This document describes the `/v1/classify` API endpoint implementation in SGLang, which is compatible with vLLM's classification API format.
## Overview
The classification API allows you to classify text inputs using classification models. This implementation follows the same format as vLLM's 0.7.0 classification API.
## API Endpoint
```
POST /v1/classify
```
## Request Format
```json
{
"model":"model_name",
"input":"text to classify"
}
```
### Parameters
-`model` (string, required): The name of the classification model to use
-`input` (string, required): The text to classify
-`user` (string, optional): User identifier for tracking
-`rid` (string, optional): Request ID for tracking
-`priority` (integer, optional): Request priority
## Response Format
```json
{
"id":"classify-9bf17f2847b046c7b2d5495f4b4f9682",
"object":"list",
"created":1745383213,
"model":"jason9693/Qwen2.5-1.5B-apeach",
"data":[
{
"index":0,
"label":"Default",
"probs":[0.565970778465271,0.4340292513370514],
"num_classes":2
}
],
"usage":{
"prompt_tokens":10,
"total_tokens":10,
"completion_tokens":0,
"prompt_tokens_details":null
}
}
```
### Response Fields
-`id`: Unique identifier for the classification request
-`object`: Always "list"
-`created`: Unix timestamp when the request was created
-`model`: The model used for classification
-`data`: Array of classification results
-`index`: Index of the result
-`label`: Predicted class label
-`probs`: Array of probabilities for each class
-`num_classes`: Total number of classes
-`usage`: Token usage information
-`prompt_tokens`: Number of input tokens
-`total_tokens`: Total number of tokens
-`completion_tokens`: Number of completion tokens (always 0 for classification)

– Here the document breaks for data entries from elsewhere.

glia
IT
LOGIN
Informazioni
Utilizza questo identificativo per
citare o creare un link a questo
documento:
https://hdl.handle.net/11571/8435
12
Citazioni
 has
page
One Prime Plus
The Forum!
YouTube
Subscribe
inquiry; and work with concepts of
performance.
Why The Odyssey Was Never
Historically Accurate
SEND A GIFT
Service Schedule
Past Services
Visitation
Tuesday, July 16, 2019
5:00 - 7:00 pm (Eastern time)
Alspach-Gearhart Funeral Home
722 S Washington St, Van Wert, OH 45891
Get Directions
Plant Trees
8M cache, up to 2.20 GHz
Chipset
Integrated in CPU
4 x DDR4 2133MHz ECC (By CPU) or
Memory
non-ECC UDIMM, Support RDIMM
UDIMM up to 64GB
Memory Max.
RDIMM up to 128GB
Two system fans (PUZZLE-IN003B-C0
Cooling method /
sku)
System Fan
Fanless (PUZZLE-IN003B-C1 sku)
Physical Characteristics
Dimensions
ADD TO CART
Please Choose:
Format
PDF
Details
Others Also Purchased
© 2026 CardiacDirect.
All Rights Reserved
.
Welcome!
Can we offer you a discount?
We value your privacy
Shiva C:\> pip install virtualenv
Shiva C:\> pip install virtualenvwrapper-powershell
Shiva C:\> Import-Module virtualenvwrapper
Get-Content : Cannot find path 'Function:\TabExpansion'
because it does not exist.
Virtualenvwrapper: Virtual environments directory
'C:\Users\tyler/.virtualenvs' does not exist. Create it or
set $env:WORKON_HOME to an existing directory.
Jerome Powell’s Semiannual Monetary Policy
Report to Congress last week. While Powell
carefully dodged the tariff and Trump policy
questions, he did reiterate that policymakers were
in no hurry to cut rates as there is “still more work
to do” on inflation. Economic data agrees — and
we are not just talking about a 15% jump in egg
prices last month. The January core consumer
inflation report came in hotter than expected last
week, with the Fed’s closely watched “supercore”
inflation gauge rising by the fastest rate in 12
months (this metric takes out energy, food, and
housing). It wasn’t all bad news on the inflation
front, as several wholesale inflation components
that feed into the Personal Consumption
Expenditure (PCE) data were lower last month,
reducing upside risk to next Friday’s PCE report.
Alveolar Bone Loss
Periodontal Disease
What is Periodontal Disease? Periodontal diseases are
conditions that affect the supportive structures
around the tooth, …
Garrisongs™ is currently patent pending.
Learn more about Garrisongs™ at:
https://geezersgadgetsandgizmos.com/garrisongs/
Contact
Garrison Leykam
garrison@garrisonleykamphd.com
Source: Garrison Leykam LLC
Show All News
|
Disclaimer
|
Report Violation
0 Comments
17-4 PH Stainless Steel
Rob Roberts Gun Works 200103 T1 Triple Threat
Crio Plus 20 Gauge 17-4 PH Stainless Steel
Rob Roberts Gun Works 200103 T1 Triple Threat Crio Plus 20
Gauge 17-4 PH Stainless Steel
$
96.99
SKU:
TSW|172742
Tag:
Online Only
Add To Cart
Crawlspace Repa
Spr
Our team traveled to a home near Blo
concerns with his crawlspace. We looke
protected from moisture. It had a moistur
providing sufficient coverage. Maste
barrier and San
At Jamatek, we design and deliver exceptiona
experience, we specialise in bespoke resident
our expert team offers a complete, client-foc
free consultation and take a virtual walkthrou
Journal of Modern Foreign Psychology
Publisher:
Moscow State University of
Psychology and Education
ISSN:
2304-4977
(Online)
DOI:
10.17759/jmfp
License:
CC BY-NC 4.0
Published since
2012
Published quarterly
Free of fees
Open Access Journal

**Label Mapping**: The API automatically uses the `id2label` mapping from the model's `config.json` file to provide meaningful label names instead of generic class names. If `id2label` is not available, it falls back to `LABEL_0`, `LABEL_1`, etc., or `Class_0`, `Class_1` as a last resort.
### Reward Models (Single score)
-`InternLM2ForRewardModel` - Single reward score
-`Qwen2ForRewardModel` - Single reward score
-`LlamaForSequenceClassificationWithNormal_Weights` - Special reward model
**Note**: The `/classify` endpoint in SGLang was originally designed for reward models but now supports all non-generative models. Our `/v1/classify` endpoint provides a standardized vLLM-compatible interface for classification tasks.
## Error Handling
The API returns appropriate HTTP status codes and error messages:
-`400 Bad Request`: Invalid request format or missing required fields
-`500 Internal Server Error`: Server-side processing error
Error response format:
```json
{
"error":"Error message",
"type":"error_type",
"code":400
}
```
## Implementation Details
The classification API is implemented using:
1.**Rust Router**: Handles routing and request/response models in `sgl-router/src/protocols/spec.rs`
2.**Python HTTP Server**: Implements the actual endpoint in `python/sglang/srt/entrypoints/http_server.py`
3.**Classification Service**: Handles the classification logic in `python/sglang/srt/entrypoints/openai/serving_classify.py`
## Testing
Use the provided test script to verify the implementation:
```bash
python test_classify_api.py
```
## Compatibility
This implementation is compatible with vLLM's classification API format, allowing seamless migration from vLLM to SGLang for classification tasks.